Jakarta (pilar.id) – Pemerintah berencana memangkas anggaran kementerian/ lembaga (K/L) sebesar Rp24,5 triliun. Kebijakan tersebut dilakukan untuk mengantisipasi lonjakan subsidi bahan bakar minyak (BBM) dan menurunnya penerimaan karena pelemahan ekonomi.
Menanggapi hal tersebut, Direktur Center of Economic and Law Studies (Celios) Bhima Yudhistira menilai, dana cadangan yang diminta tersebut masih terlalu kecil. Karena pelebaran subsidi energi bahkan dapat mencapai Rp300-350 triliun melihat intensitas harga minyak mentah bertahan di atas 100 usd per barel.
“Pemangkasan anggaran K/L sebaiknya diperbesar,” ujar Bhima, di Jakarta, Selasa (31/5/2022).
Menurut Bhima, selain menambah dana cadangan subsidi energi, pemerintah perlu mengantisipasi dengan realokasi anggaran belanja rutin maupun belanja program. Tidak menutup kemungkinan belanja pegawai dan barang kembali dipangkas.
Kemudian windfall keuntungan ekspor batubara, sawit, dan bahan komoditas bisa diprioritaskan sebagai subsidi silang ke energi. Pemerintah disarankan untuk menunda realisasi proyek infrastruktur yang belum urgen.
Setidaknya, lanjut Bhima, 30 persen dari total anggaran proyek strategis nasional (PSN) masih ada ruang untuk digeser ke pemenuhan kebutuhan subsidi energi. “Misalnya anggaran persiapan Ibu Kota Nusantara (IKN) bisa ditunda,” sambung Bhima.
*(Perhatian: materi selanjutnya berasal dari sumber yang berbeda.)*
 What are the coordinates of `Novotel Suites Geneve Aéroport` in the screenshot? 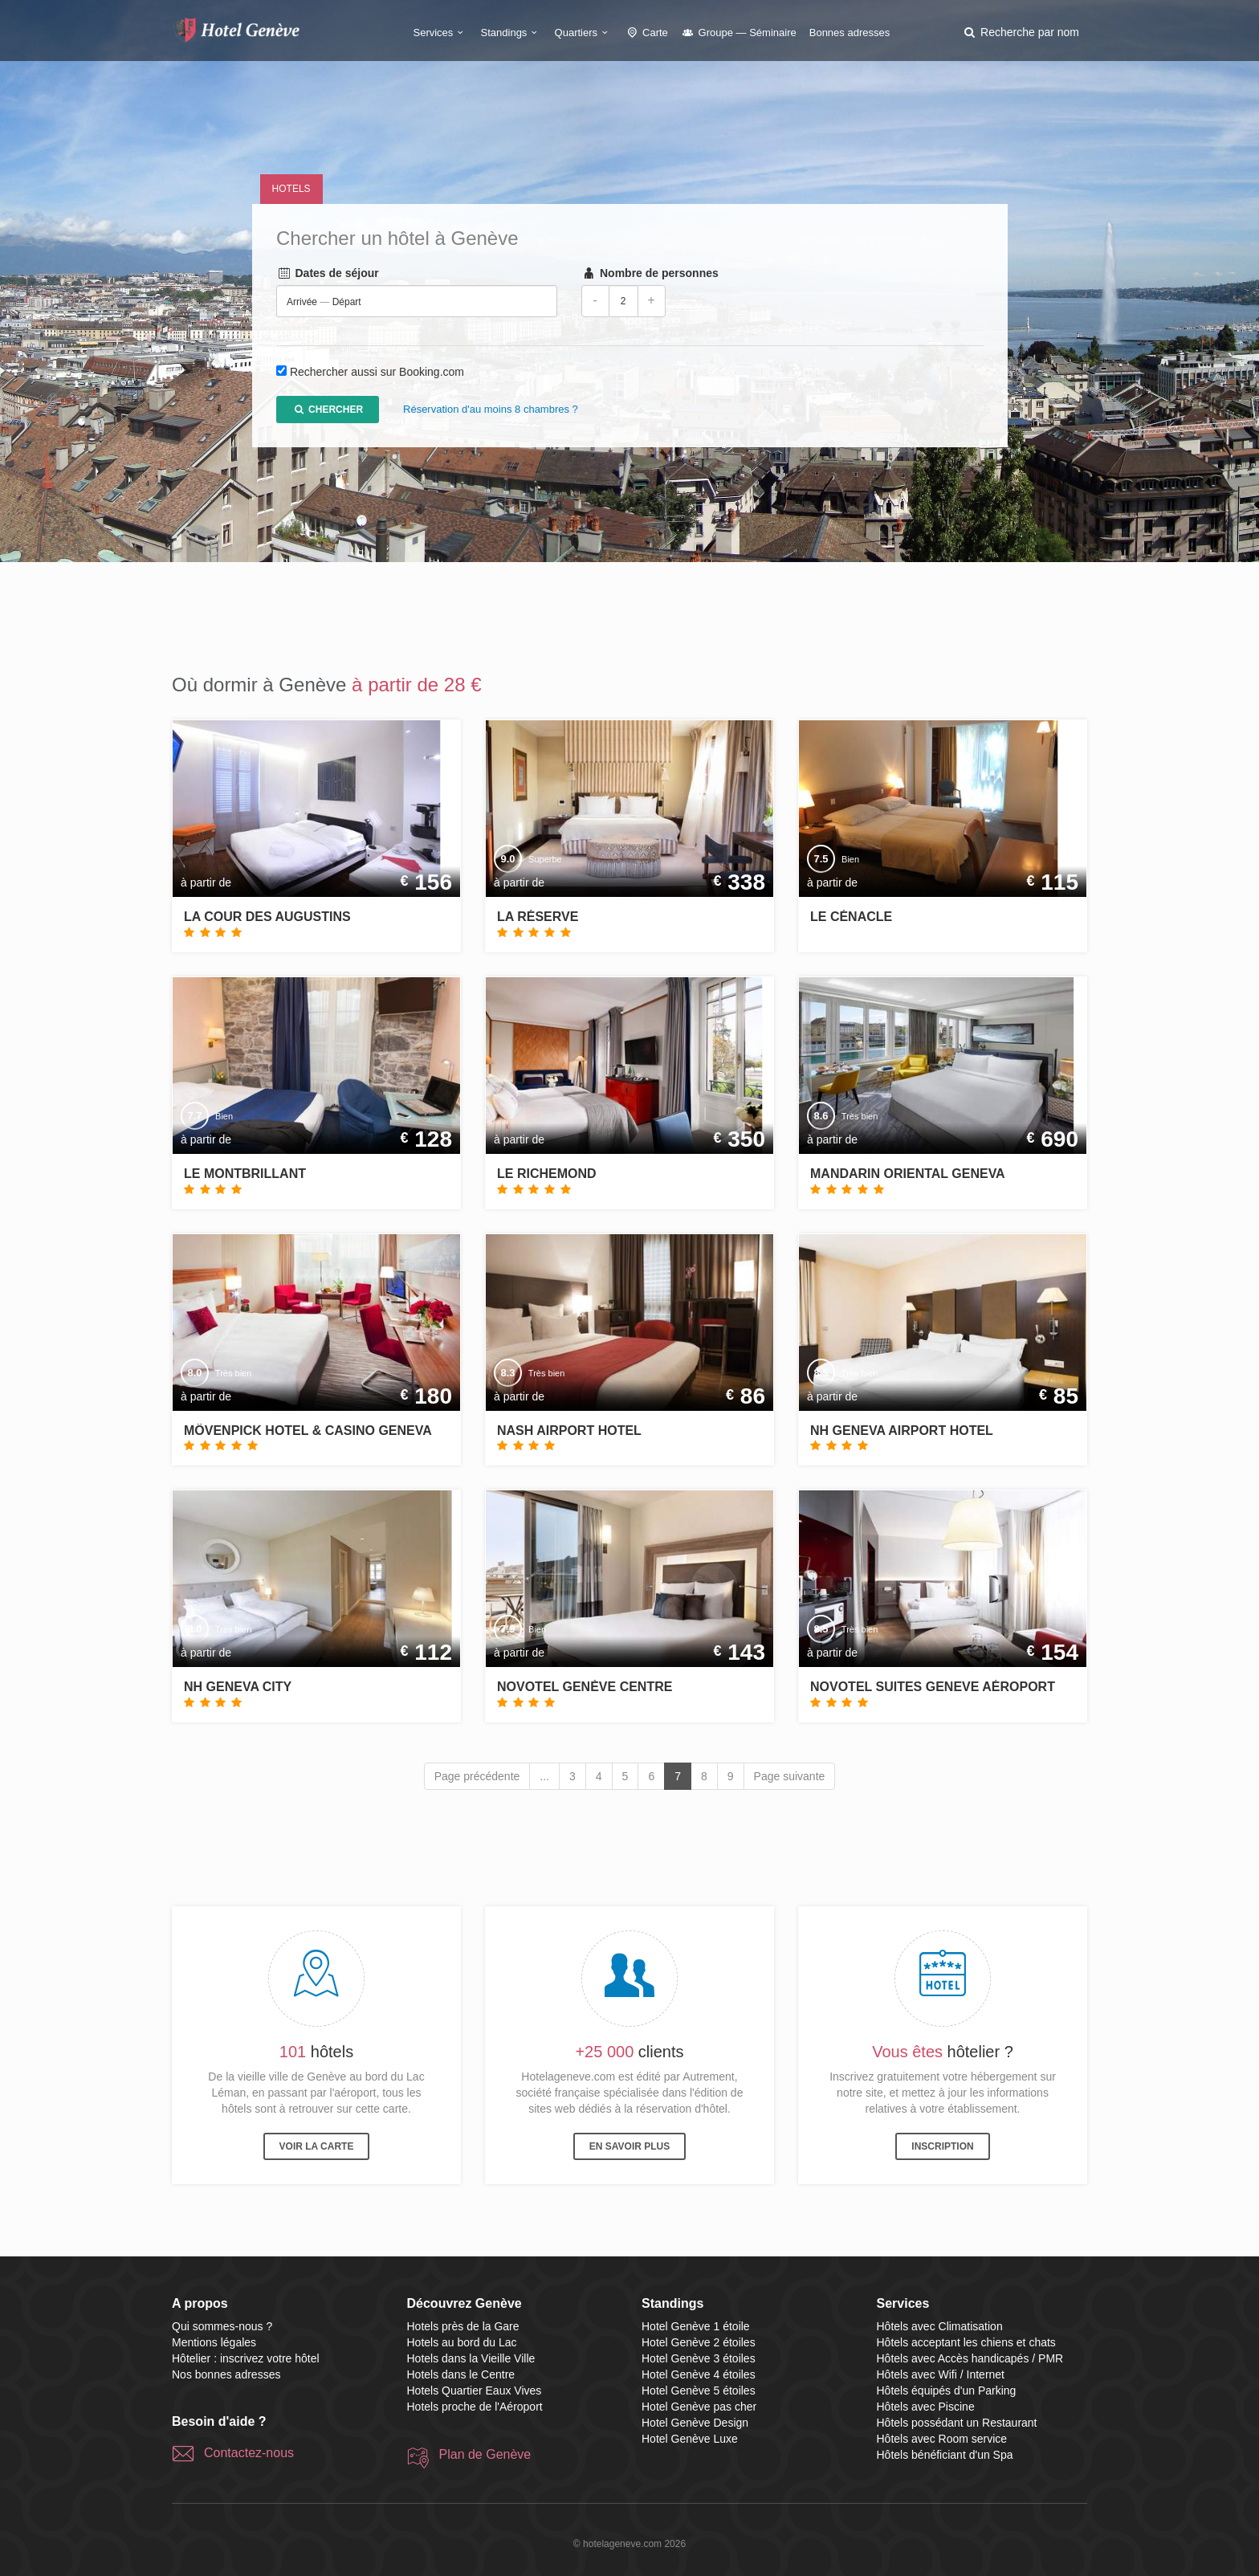 It's located at (932, 1687).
Sementara itu, Menteri Keuangan Sri Mulyani dalam rapat paripurna DPR RI menyampaikan, untuk mempertahankan harga BBM agar tidak naik akibat kenaikan harga-harga di dunia, Anggaran Pendapatan dan Belanja Negara (APBN) akan berperan sebagai shock absorber. APBN berperan untuk melindungi masyarakat agar daya belinya tidak tergerus, serta menjaga momentum pemulihan ekonomi.
“Karena itu kami meminta persetujuan kepada DPR untuk menambah anggaran subsidi dan kompensasi yang nilainya diperkirakan Rp520 triliun,” kata Sri Mulyani. (ach/din)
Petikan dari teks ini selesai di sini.